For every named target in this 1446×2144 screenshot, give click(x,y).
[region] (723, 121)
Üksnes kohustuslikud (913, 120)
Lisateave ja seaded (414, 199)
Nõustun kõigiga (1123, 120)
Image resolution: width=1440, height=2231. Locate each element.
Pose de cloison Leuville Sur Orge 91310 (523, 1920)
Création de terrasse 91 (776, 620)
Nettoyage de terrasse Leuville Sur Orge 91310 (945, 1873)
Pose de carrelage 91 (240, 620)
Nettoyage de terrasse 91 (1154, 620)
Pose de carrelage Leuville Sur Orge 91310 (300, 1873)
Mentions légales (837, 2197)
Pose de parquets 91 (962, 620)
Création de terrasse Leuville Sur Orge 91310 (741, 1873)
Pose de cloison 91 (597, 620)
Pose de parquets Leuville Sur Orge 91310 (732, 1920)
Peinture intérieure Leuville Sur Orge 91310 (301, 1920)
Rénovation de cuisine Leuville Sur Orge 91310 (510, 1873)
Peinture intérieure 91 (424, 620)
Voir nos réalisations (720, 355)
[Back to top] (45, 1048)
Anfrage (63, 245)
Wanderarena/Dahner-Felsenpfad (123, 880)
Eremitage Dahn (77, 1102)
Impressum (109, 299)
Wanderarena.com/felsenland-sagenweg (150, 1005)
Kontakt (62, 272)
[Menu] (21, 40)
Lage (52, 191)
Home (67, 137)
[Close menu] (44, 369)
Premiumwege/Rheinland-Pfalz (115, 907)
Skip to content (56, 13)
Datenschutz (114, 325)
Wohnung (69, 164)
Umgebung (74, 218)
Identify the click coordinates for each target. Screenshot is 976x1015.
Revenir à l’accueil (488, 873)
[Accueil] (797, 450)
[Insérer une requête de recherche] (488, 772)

• **What you are asked to do**
Show me each line of the listing above with "Leuville" in it.

• **Response**
Pose de cloison Leuville Sur Orge 91310 (523, 1920)
Nettoyage de terrasse Leuville Sur Orge 91310 (945, 1873)
Pose de carrelage Leuville Sur Orge 91310 (300, 1873)
Création de terrasse Leuville Sur Orge 91310 (741, 1873)
Pose de parquets Leuville Sur Orge 91310 (732, 1920)
Peinture intérieure Leuville Sur Orge 91310 (301, 1920)
Rénovation de cuisine Leuville Sur Orge 91310 (510, 1873)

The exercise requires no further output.